▸ **What is required**
Looking at the entries, how many lines hold the word "Norte"? State the number by itself.

▸ **Given data**
—————

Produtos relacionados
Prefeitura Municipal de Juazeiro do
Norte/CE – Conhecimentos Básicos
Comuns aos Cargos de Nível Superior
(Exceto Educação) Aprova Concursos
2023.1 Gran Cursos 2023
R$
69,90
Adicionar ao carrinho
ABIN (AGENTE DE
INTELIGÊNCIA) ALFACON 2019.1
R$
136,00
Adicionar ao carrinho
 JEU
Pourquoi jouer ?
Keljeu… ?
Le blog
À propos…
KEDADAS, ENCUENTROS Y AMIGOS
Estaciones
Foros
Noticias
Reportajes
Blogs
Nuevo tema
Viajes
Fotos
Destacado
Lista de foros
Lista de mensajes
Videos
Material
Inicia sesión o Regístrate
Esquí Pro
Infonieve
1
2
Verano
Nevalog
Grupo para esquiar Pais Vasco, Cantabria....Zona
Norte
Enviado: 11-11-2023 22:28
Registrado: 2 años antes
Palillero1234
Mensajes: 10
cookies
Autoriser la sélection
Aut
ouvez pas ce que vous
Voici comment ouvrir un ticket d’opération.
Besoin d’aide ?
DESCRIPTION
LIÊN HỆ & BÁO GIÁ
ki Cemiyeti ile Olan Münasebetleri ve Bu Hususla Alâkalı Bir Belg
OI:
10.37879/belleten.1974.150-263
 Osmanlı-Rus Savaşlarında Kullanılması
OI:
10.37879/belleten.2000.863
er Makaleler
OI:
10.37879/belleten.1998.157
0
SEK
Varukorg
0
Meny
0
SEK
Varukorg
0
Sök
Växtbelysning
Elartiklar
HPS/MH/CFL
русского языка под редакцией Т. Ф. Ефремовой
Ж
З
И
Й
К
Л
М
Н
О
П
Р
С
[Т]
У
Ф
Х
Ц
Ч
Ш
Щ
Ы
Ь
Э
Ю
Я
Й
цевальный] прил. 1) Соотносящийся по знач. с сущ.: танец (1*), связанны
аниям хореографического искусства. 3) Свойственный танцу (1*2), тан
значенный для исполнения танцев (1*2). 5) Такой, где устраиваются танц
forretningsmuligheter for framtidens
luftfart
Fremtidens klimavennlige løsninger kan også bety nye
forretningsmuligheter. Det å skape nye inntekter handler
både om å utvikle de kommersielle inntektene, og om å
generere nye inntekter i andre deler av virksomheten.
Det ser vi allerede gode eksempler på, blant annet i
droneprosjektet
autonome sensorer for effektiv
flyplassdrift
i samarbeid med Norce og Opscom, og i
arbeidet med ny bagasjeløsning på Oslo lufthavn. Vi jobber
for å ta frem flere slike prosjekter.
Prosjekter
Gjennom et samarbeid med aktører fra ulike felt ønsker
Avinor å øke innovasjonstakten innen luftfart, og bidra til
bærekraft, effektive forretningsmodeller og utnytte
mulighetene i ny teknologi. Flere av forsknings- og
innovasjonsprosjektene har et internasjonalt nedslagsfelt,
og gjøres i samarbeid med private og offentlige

—————

▸ **Exercise output**
2